◆ Exercise ◆
Extract only the lines running from the top of the entries to the line that holds "GS-Alltag sind bei uns „Die Villa der". Include that line and omit the pictures.

Saved entries
....................

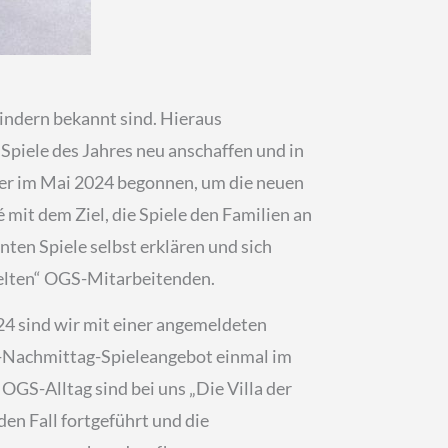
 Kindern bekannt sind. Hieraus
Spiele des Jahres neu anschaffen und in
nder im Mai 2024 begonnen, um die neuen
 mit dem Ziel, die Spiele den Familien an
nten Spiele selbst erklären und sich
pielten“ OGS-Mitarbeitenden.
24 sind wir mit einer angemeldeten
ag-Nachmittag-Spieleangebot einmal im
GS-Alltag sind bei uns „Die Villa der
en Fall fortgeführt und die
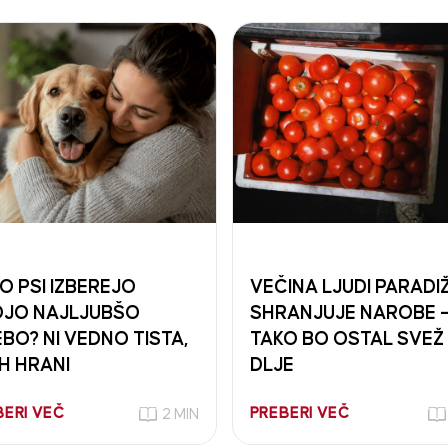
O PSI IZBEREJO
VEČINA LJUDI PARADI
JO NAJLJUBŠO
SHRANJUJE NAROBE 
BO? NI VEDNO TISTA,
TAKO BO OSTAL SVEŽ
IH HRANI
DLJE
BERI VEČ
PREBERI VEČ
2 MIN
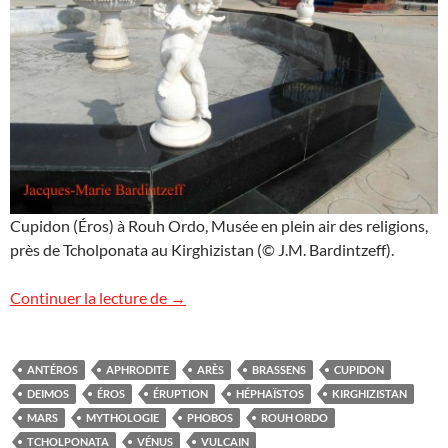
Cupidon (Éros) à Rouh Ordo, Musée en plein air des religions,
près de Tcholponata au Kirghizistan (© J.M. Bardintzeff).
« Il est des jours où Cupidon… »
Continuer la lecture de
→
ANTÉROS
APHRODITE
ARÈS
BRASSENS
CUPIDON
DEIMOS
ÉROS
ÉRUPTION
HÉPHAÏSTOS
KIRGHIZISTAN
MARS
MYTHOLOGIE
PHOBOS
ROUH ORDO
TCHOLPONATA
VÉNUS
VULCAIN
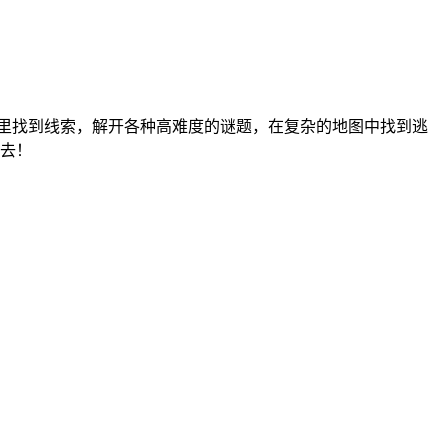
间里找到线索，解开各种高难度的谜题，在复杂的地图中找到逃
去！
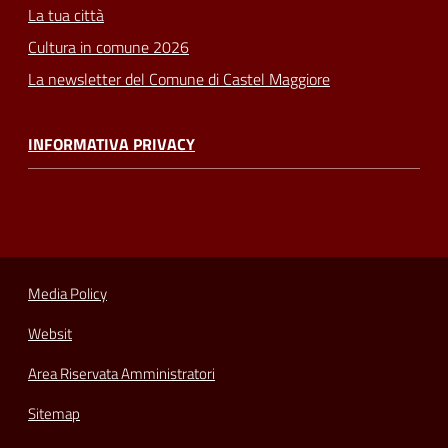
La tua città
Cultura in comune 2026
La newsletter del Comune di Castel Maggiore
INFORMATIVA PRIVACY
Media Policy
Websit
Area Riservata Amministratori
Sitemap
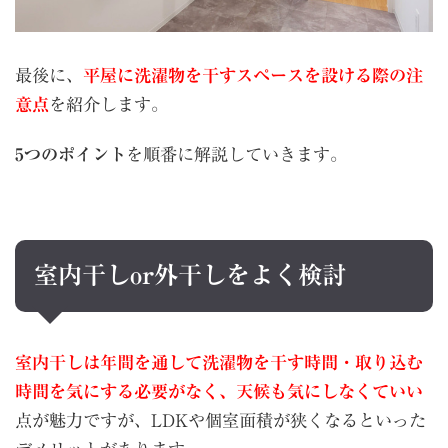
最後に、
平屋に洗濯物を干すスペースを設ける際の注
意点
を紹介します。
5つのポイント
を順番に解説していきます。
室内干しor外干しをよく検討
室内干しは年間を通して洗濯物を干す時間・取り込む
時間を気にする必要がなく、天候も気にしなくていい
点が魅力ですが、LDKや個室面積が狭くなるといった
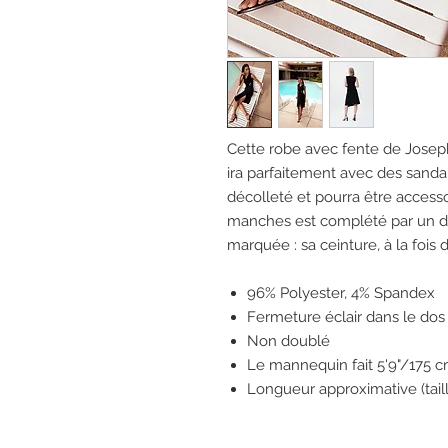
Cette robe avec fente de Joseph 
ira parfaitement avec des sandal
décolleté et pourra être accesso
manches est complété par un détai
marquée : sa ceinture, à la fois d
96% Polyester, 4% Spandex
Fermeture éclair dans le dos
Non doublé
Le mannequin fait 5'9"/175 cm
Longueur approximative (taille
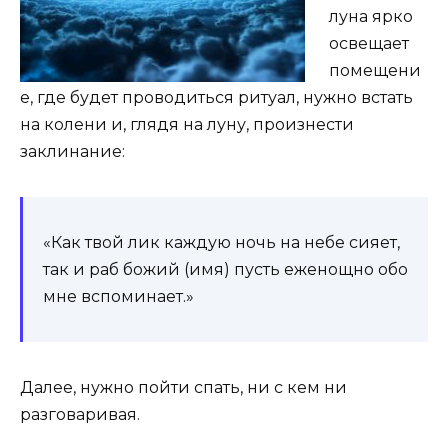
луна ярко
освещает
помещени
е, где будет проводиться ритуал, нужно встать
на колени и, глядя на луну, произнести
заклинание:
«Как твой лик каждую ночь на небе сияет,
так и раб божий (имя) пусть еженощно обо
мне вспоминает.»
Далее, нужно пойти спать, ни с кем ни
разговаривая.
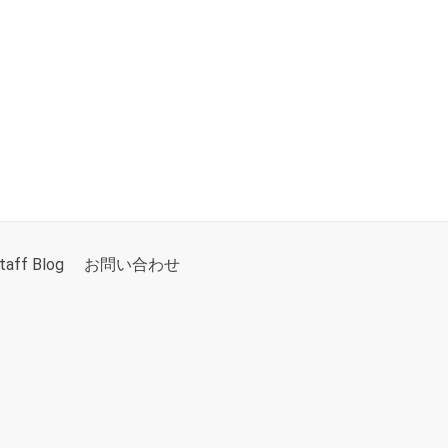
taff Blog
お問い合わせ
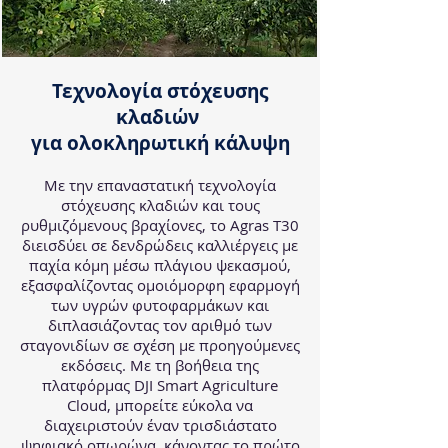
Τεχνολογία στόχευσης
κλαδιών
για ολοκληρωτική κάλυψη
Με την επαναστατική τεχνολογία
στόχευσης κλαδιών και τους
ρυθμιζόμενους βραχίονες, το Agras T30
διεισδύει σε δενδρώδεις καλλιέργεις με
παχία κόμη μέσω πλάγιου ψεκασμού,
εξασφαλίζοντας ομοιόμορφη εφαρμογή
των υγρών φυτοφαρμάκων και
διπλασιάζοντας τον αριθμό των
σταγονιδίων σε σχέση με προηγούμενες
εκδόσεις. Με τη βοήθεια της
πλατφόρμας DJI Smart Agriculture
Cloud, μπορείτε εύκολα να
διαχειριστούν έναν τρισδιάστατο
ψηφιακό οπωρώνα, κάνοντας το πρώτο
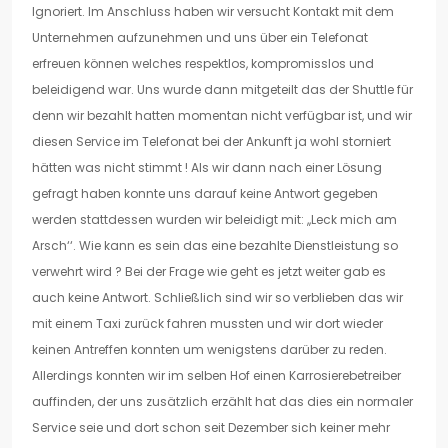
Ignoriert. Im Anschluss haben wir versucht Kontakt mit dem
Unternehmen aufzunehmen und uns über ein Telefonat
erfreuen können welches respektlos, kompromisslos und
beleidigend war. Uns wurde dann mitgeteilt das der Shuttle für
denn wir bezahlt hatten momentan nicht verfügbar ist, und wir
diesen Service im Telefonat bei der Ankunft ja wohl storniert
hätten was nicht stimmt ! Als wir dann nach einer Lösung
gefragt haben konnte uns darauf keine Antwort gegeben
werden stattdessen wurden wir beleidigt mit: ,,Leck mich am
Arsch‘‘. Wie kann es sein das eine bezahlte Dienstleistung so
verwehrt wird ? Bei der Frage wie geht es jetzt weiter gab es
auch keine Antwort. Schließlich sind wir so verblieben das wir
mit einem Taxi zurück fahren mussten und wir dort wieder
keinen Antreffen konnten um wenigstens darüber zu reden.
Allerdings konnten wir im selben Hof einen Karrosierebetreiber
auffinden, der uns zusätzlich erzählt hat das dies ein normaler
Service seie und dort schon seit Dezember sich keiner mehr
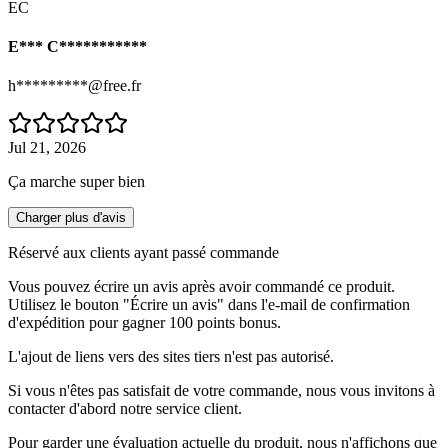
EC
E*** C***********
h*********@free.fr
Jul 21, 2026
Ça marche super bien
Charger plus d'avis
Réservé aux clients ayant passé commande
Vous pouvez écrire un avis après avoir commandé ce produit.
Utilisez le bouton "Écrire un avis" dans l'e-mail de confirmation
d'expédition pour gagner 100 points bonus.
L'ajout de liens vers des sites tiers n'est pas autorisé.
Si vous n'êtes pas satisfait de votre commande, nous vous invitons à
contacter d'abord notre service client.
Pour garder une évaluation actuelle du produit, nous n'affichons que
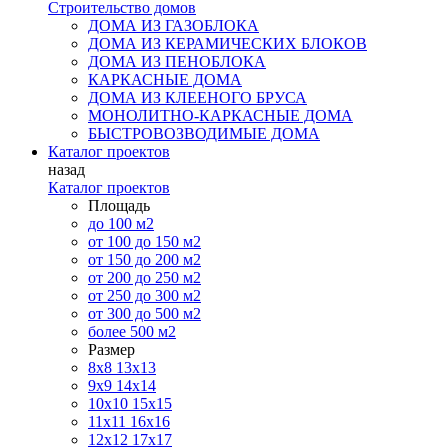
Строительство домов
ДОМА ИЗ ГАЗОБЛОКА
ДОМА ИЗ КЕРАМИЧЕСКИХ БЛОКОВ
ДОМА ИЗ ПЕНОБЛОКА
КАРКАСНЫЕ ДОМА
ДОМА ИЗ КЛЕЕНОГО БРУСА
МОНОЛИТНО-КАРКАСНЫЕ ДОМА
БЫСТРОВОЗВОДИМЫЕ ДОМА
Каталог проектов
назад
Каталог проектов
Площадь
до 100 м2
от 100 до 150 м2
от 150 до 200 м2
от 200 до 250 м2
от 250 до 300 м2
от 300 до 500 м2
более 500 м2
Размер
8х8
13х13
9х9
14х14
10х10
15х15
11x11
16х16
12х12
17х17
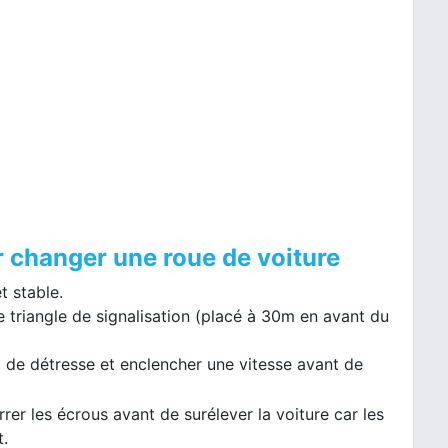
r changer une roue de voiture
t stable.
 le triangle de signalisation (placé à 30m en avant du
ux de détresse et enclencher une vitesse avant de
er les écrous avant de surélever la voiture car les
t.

....................

◆ Solved problem ◆
 Kindern bekannt sind. Hieraus
Spiele des Jahres neu anschaffen und in
nder im Mai 2024 begonnen, um die neuen
 mit dem Ziel, die Spiele den Familien an
nten Spiele selbst erklären und sich
pielten“ OGS-Mitarbeitenden.
24 sind wir mit einer angemeldeten
ag-Nachmittag-Spieleangebot einmal im
GS-Alltag sind bei uns „Die Villa der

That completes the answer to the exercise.